→ **TASK**: Nothing in the entries may change when you repeat them, and no images may appear.

→ **ENTRIES SHOWN**:
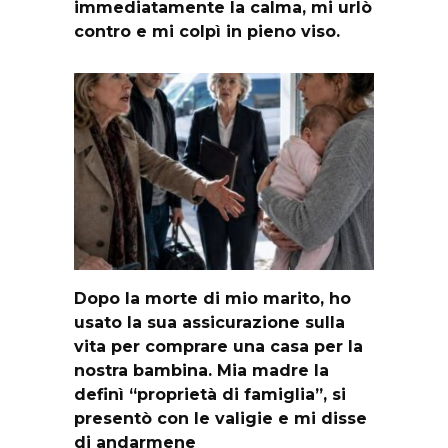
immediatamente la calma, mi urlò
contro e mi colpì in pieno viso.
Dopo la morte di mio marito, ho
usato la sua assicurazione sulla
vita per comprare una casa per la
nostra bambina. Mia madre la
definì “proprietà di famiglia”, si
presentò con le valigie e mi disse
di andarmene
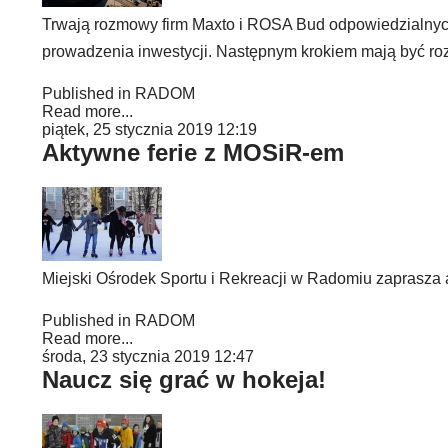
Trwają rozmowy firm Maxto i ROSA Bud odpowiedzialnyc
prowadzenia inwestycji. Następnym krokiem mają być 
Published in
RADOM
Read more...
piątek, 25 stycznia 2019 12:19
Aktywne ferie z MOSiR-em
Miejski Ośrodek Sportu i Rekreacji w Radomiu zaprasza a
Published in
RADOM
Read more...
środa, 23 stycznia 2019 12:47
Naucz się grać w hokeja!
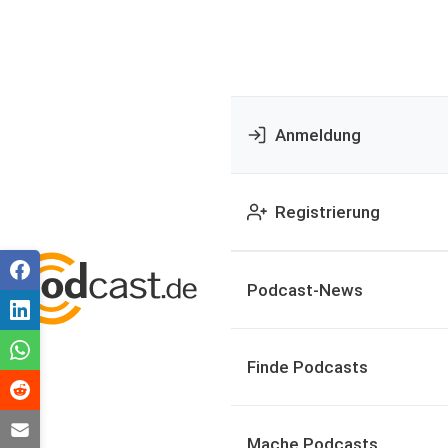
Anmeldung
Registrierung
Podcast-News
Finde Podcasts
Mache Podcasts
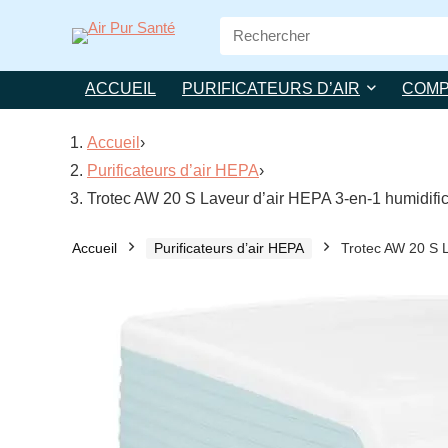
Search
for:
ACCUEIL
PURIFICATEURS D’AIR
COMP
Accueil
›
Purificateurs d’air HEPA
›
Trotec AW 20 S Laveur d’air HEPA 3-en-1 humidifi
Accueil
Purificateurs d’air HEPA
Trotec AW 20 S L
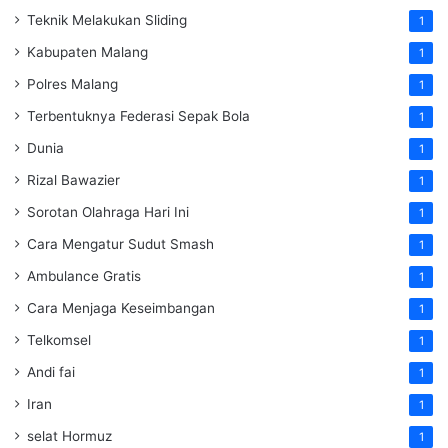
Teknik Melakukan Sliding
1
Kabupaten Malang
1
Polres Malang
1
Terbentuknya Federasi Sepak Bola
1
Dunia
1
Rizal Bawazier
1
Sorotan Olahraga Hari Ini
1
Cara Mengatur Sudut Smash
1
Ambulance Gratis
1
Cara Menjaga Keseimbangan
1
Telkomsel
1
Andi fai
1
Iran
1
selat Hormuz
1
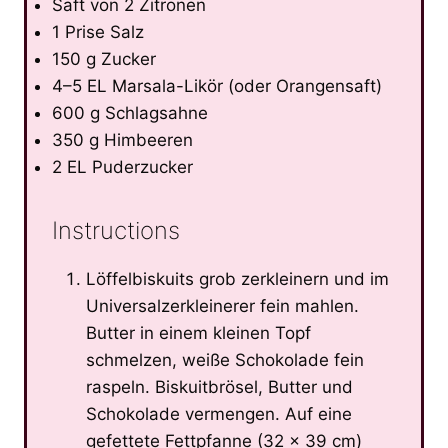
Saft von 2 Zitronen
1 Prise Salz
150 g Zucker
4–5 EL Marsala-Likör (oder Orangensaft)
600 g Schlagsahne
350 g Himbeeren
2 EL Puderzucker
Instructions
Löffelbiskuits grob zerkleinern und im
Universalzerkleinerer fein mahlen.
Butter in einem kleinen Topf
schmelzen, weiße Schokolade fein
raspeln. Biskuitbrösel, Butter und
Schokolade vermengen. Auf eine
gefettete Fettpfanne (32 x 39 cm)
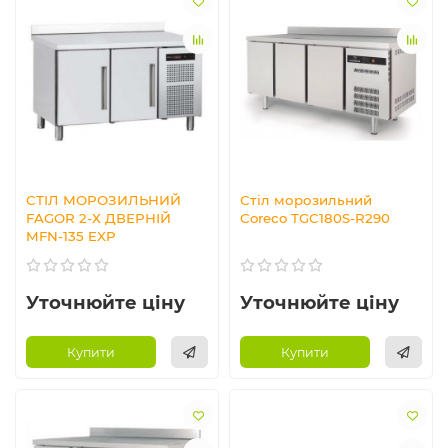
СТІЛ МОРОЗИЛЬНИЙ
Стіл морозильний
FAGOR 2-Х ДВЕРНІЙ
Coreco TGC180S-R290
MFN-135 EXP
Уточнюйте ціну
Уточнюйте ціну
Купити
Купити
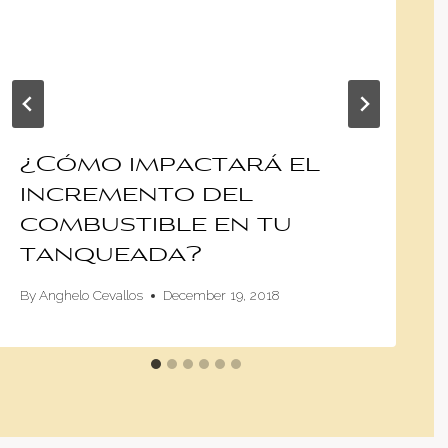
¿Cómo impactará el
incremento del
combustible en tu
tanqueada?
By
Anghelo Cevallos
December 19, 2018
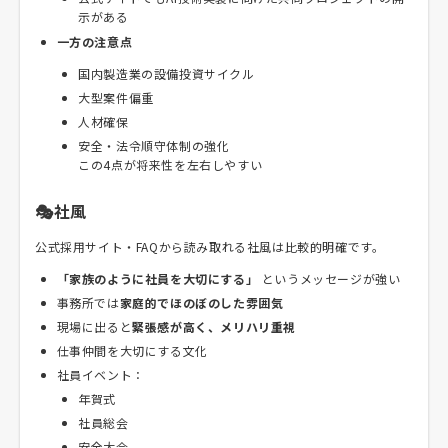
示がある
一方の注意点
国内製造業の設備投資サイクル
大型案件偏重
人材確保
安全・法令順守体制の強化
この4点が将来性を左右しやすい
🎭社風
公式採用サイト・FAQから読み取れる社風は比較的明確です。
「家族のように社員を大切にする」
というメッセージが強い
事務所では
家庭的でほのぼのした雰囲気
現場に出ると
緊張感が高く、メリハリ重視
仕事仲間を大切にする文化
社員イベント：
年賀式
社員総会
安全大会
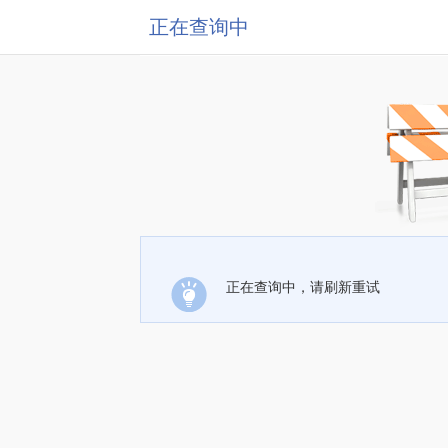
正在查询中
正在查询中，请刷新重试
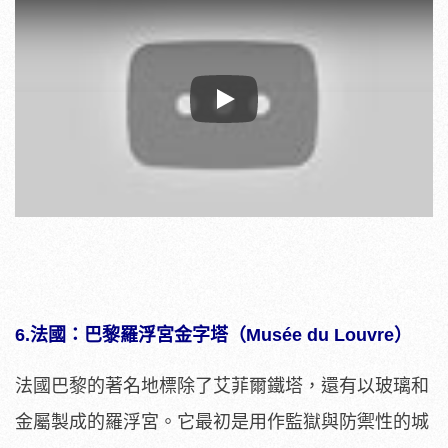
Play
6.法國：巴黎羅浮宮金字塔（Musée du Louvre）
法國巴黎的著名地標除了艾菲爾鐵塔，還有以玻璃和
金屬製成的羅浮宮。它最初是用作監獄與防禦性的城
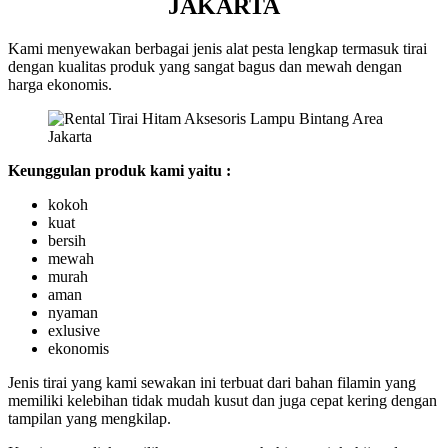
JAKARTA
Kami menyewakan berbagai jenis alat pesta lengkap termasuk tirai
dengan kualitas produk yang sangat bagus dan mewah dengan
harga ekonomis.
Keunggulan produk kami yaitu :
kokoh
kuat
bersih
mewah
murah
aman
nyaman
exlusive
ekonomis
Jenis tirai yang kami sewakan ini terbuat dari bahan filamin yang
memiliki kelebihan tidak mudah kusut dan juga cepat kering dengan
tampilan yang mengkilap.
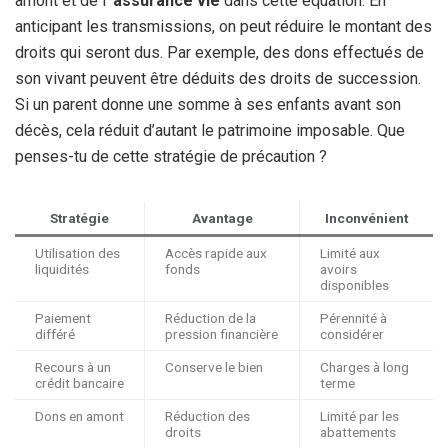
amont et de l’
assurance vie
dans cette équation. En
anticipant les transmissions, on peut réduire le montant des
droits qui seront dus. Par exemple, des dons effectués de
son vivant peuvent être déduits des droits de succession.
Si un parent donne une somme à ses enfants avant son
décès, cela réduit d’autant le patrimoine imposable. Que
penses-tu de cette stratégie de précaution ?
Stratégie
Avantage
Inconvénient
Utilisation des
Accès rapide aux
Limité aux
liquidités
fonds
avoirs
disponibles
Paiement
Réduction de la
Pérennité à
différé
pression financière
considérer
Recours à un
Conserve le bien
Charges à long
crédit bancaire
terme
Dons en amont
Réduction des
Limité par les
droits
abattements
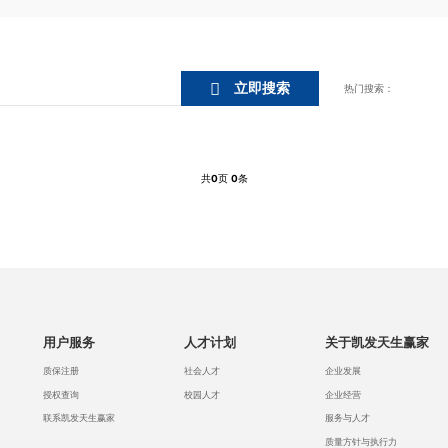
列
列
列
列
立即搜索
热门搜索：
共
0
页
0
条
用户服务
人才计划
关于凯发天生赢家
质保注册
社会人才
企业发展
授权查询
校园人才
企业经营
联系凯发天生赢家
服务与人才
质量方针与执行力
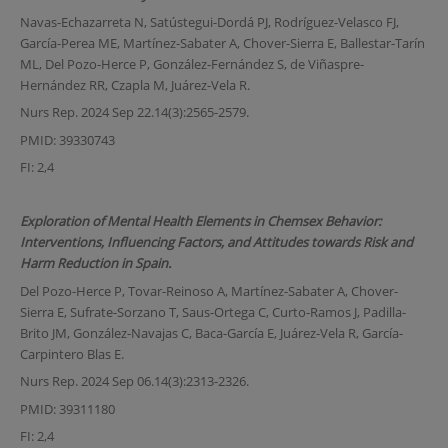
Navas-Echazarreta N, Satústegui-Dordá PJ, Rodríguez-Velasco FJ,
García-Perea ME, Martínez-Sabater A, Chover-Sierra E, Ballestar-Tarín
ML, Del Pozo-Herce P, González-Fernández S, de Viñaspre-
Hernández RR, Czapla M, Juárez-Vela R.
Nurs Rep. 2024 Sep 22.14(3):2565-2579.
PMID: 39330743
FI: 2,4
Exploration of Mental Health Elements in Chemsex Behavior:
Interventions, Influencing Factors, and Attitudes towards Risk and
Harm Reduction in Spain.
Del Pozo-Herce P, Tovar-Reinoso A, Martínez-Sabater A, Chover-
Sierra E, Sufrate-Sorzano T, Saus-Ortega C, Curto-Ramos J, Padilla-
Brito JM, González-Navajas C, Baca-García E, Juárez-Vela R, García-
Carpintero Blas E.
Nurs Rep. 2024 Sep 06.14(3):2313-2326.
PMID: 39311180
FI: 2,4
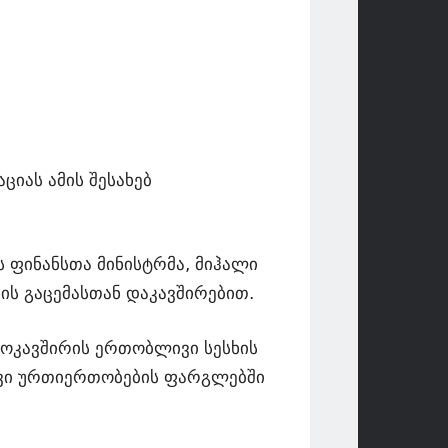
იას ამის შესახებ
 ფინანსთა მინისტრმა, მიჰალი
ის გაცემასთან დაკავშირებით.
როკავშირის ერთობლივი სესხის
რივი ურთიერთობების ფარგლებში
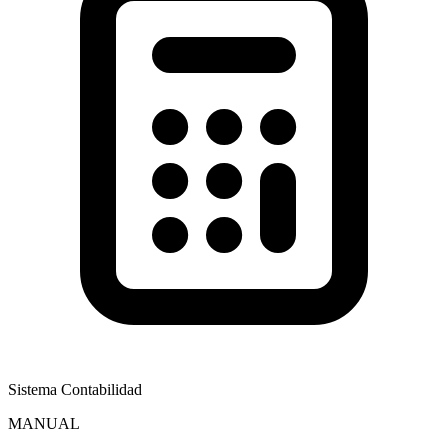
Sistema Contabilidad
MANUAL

→ **EXERCISE SOLUTION**:
immediatamente la calma, mi urlò
contro e mi colpì in pieno viso.
Dopo la morte di mio marito, ho
usato la sua assicurazione sulla
vita per comprare una casa per la
nostra bambina. Mia madre la
definì “proprietà di famiglia”, si
presentò con le valigie e mi disse
di andarmene
Trwają rozmowy firm Maxto i ROSA Bud odpowiedzialnyc
prowadzenia inwestycji. Następnym krokiem mają być 
Published in
RADOM
Read more...
piątek, 25 stycznia 2019 12:19
Aktywne ferie z MOSiR-em
Miejski Ośrodek Sportu i Rekreacji w Radomiu zaprasza a
Published in
RADOM
Read more...
środa, 23 stycznia 2019 12:47
Naucz się grać w hokeja!
Anmeldung
Registrierung
Podcast-News
Finde Podcasts
Mache Podcasts
Search
for:
ACCUEIL
PURIFICATEURS D’AIR
COMP
Accueil
›
Purificateurs d’air HEPA
›
Trotec AW 20 S Laveur d’air HEPA 3-en-1 humidifi
Accueil
Purificateurs d’air HEPA
Trotec AW 20 S L
Teknik Melakukan Sliding
1
Kabupaten Malang
1
Polres Malang
1
Terbentuknya Federasi Sepak Bola
1
Dunia
1
Rizal Bawazier
1
Sorotan Olahraga Hari Ini
1
Cara Mengatur Sudut Smash
1
Ambulance Gratis
1
Cara Menjaga Keseimbangan
1
Telkomsel
1
Andi fai
1
Iran
1
selat Hormuz
1
Saft von 2 Zitronen
1 Prise Salz
150 g Zucker
4–5 EL Marsala-Likör (oder Orangensaft)
600 g Schlagsahne
350 g Himbeeren
2 EL Puderzucker
Instructions
Löffelbiskuits grob zerkleinern und im
Universalzerkleinerer fein mahlen.
Butter in einem kleinen Topf
schmelzen, weiße Schokolade fein
raspeln. Biskuitbrösel, Butter und
Schokolade vermengen. Auf eine
gefettete Fettpfanne (32 x 39 cm)
СТІЛ МОРОЗИЛЬНИЙ
Стіл морозильний
FAGOR 2-Х ДВЕРНІЙ
Coreco TGC180S-R290
MFN-135 EXP
Уточнюйте ціну
Уточнюйте ціну
Купити
Купити
¿Cómo impactará el
incremento del
combustible en tu
tanqueada?
By
Anghelo Cevallos
December 19, 2018
示がある
一方の注意点
国内製造業の設備投資サイクル
大型案件偏重
人材確保
安全・法令順守体制の強化
この4点が将来性を左右しやすい
🎭社風
公式採用サイト・FAQから読み取れる社風は比較的明確です。
「家族のように社員を大切にする」
というメッセージが強い
事務所では
家庭的でほのぼのした雰囲気
現場に出ると
緊張感が高く、メリハリ重視
仕事仲間を大切にする文化
社員イベント：
年賀式
社員総会
安全大会
正在查询中
正在查询中，请刷新重试
Play
6.法國：巴黎羅浮宮金字塔（Musée du Louvre）
法國巴黎的著名地標除了艾菲爾鐵塔，還有以玻璃和
金屬製成的羅浮宮。它最初是用作監獄與防禦性的城
JAKARTA
Kami menyewakan berbagai jenis alat pesta lengkap termasuk tirai
dengan kualitas produk yang sangat bagus dan mewah dengan
harga ekonomis.
Keunggulan produk kami yaitu :
kokoh
kuat
bersih
mewah
murah
aman
nyaman
exlusive
ekonomis
Jenis tirai yang kami sewakan ini terbuat dari bahan filamin yang
memiliki kelebihan tidak mudah kusut dan juga cepat kering dengan
tampilan yang mengkilap.
amont et de l’
assurance vie
dans cette équation. En
anticipant les transmissions, on peut réduire le montant des
droits qui seront dus. Par exemple, des dons effectués de
son vivant peuvent être déduits des droits de succession.
Si un parent donne une somme à ses enfants avant son
décès, cela réduit d’autant le patrimoine imposable. Que
penses-tu de cette stratégie de précaution ?
Stratégie
Avantage
Inconvénient
Utilisation des
Accès rapide aux
Limité aux
liquidités
fonds
avoirs
disponibles
Paiement
Réduction de la
Pérennité à
différé
pression financière
considérer
Recours à un
Conserve le bien
Charges à long
crédit bancaire
terme
Dons en amont
Réduction des
Limité par les
droits
abattements
列
列
列
列
立即搜索
热门搜索：
共
0
页
0
条
用户服务
人才计划
关于凯发天生赢家
质保注册
社会人才
企业发展
授权查询
校园人才
企业经营
联系凯发天生赢家
服务与人才
质量方针与执行力
Navas-Echazarreta N, Satústegui-Dordá PJ, Rodríguez-Velasco FJ,
García-Perea ME, Martínez-Sabater A, Chover-Sierra E, Ballestar-Tarín
ML, Del Pozo-Herce P, González-Fernández S, de Viñaspre-
Hernández RR, Czapla M, Juárez-Vela R.
Nurs Rep. 2024 Sep 22.14(3):2565-2579.
PMID: 39330743
FI: 2,4
Exploration of Mental Health Elements in Chemsex Behavior:
Interventions, Influencing Factors, and Attitudes towards Risk and
Harm Reduction in Spain.
Del Pozo-Herce P, Tovar-Reinoso A, Martínez-Sabater A, Chover-
Sierra E, Sufrate-Sorzano T, Saus-Ortega C, Curto-Ramos J, Padilla-
Brito JM, González-Navajas C, Baca-García E, Juárez-Vela R, García-
Carpintero Blas E.
Nurs Rep. 2024 Sep 06.14(3):2313-2326.
PMID: 39311180
FI: 2,4
იას ამის შესახებ
 ფინანსთა მინისტრმა, მიჰალი
ის გაცემასთან დაკავშირებით.
როკავშირის ერთობლივი სესხის
რივი ურთიერთობების ფარგლებში
Sistema Contabilidad
MANUAL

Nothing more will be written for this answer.